I was a bit taken back by the directness of the question, but the face seemed friendly enough. I explained I was headed for the cemetery of the English captain, making the link to the Beagle and Darwin to try and persuade him that I wasn’t completely bonkers. Just when I thought I’d totally lost him he piped up with the name “Harry Thompson”.

The conversation then transferred into English and Randy explained that the shiny building I had seen was in fact a new visitor centre that he had been project managing for the last 6 years. It was an even bigger stroke of luck when he pointed out I was actually on the wrong road to the cemetery and that he would give me a lift.

“Are you sure I’m not interrupting you?”

“Well sort of, but I need a break anyway”.

Apparently he had been monitoring an area where people often come to barbeque (it was Sunday afternoon) as he was concerned about fires starting in the vicinity of his precious development.

It turned out that the project was more or less unique in the whole of Chile, a privately funded “Strait of Magellan Park”, backed by a local businessman, along with banks and the various tiers of government.
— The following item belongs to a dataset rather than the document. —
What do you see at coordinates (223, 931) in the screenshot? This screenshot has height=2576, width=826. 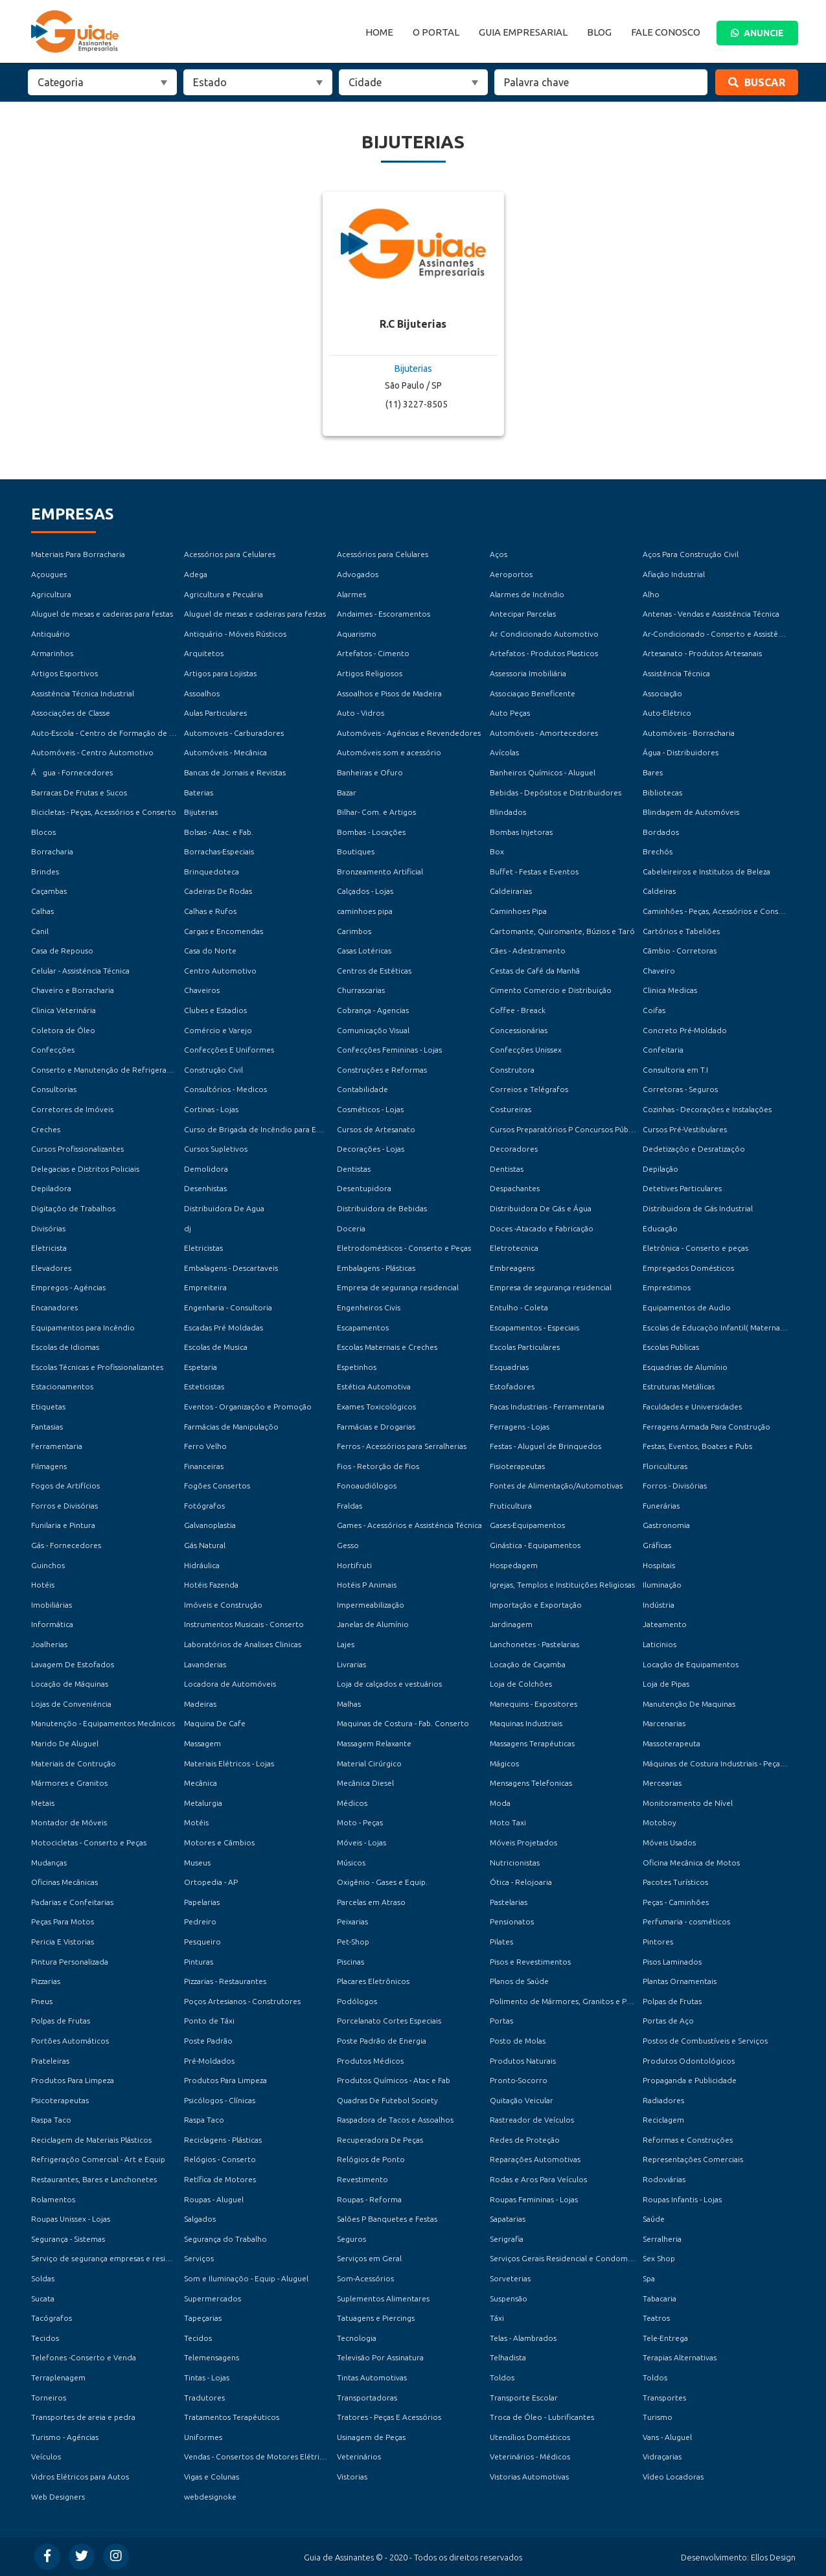 I see `Cargas e Encomendas` at bounding box center [223, 931].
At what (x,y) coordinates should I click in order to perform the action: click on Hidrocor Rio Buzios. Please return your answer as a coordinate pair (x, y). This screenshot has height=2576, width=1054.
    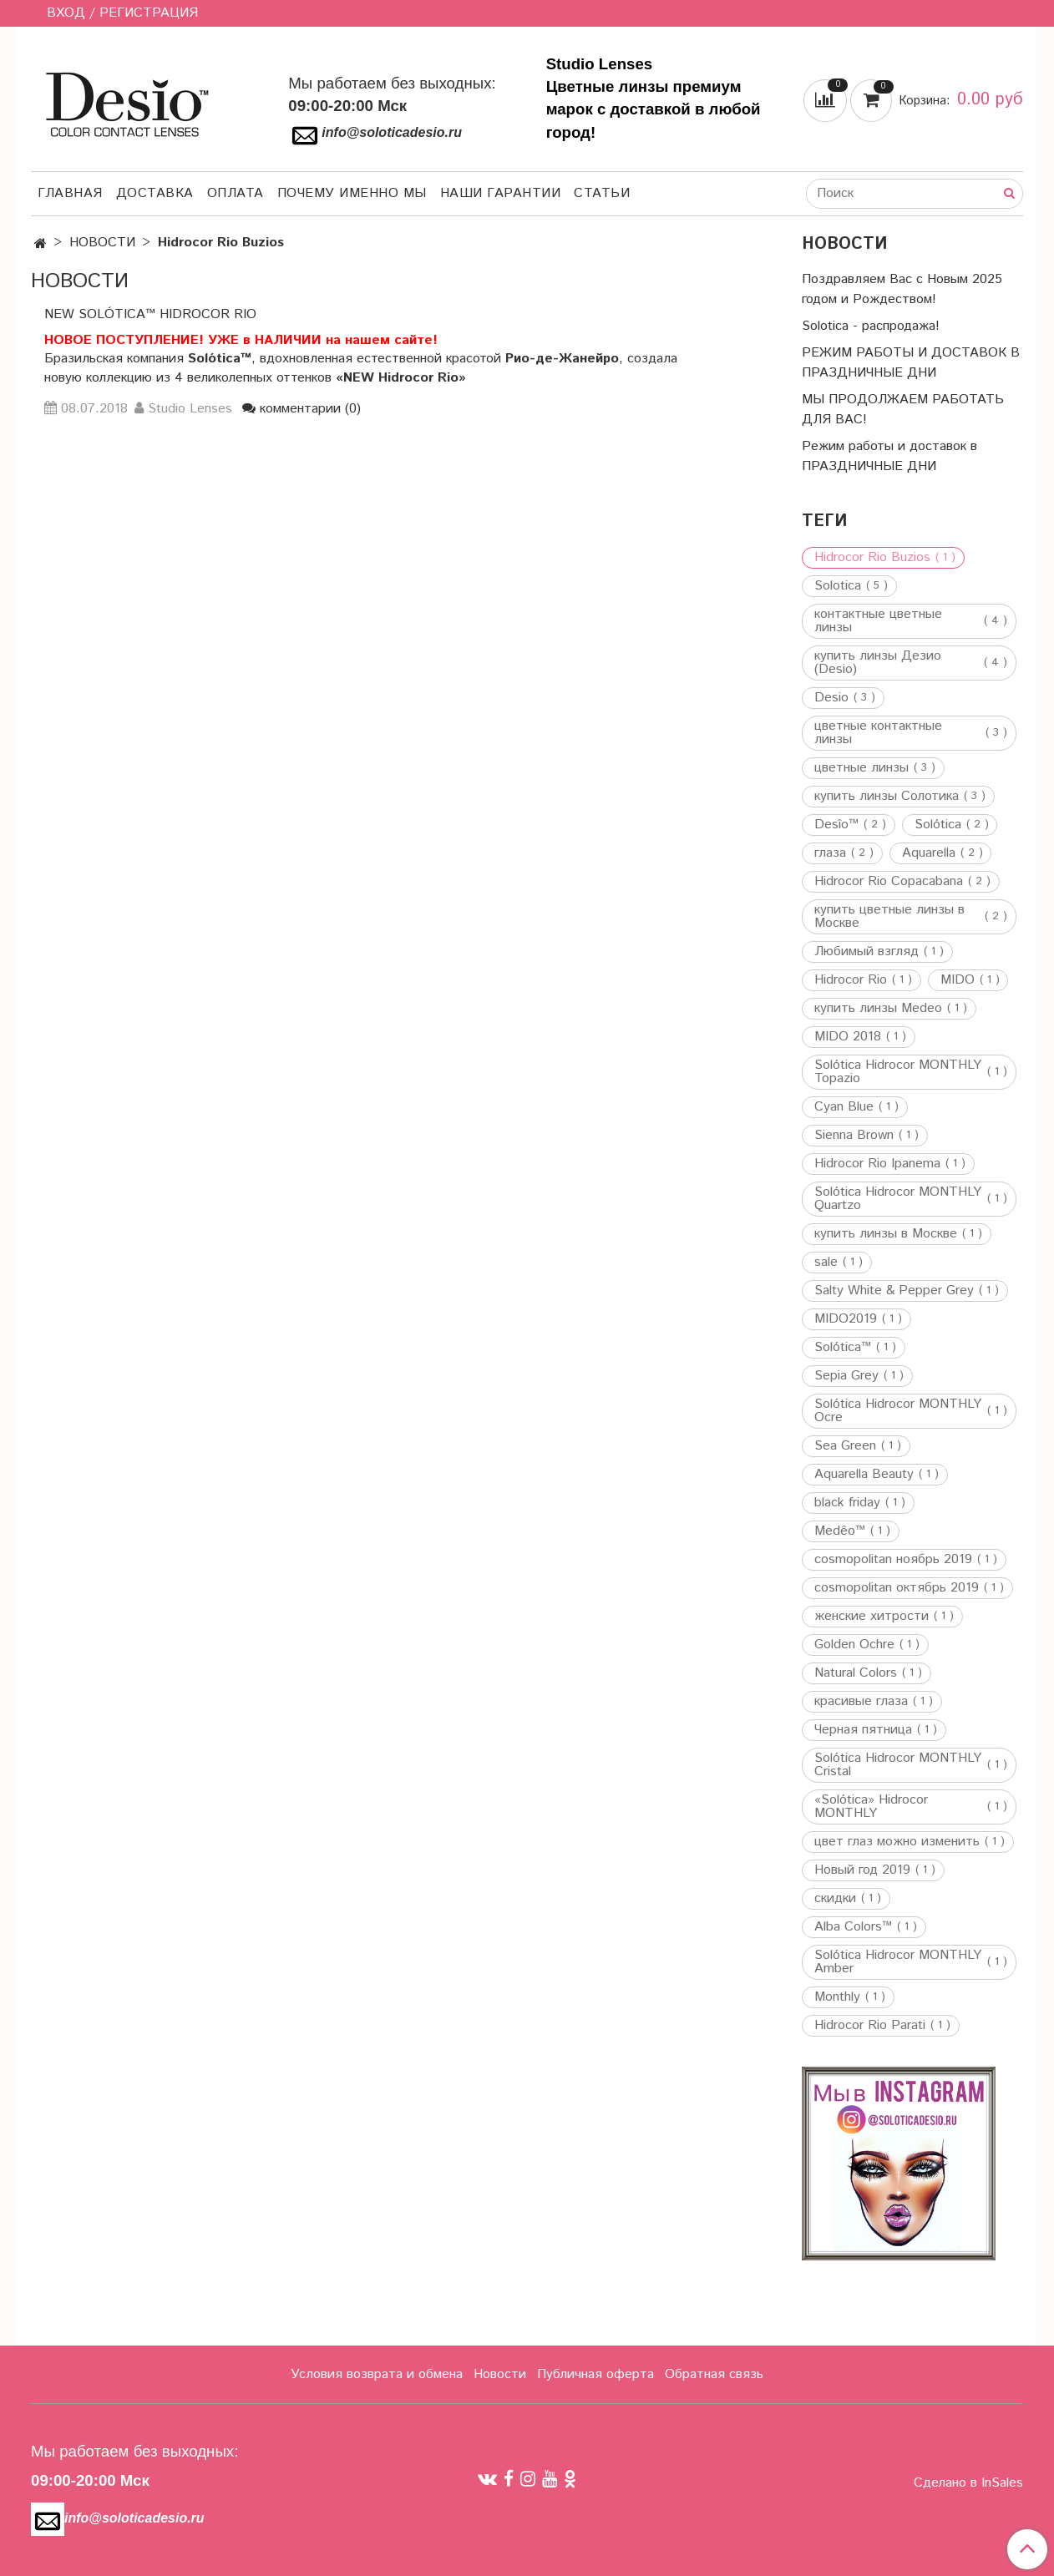     Looking at the image, I should click on (872, 557).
Randy said that such a scheme would have been beyond the resources of the Chilean National Park body.

By the time he dropped me off at the cemetery he invited me and the rest of the Sea Wolf crew up to the visitor centre on Tuesday.

“Till Tuesday then”.   

So come Tuesday the four of us arrived at the visitor centre which was deserted to the point where it was slightly embarrassing how many people were working there. Like someone showing you where to park in an empty car park.

Randy generously waived the entrance fee for us, and gave some interesting insights into the history of the project and what it was hoping to achieve. He saw the visitor centre as a means to open discussion on what this stretch of coast means to Chileans, and particularly those living more locally. His perception was that historically the narrative has been dominated by the European settlers, and it was only really in his generation that this view has been questioned, with more recognition given to the indigenous tribes that lived here for thousands of years before the white man began charting the Americas.

The visitor centre wasn’t completely finished, but I was disappointed in what I saw. Whilst no expert on the area I had read enough elsewhere to find the displays lacking in the depth I was looking for. But maybe that was the point, simply to spark an interest and open dialogue about a very unique place.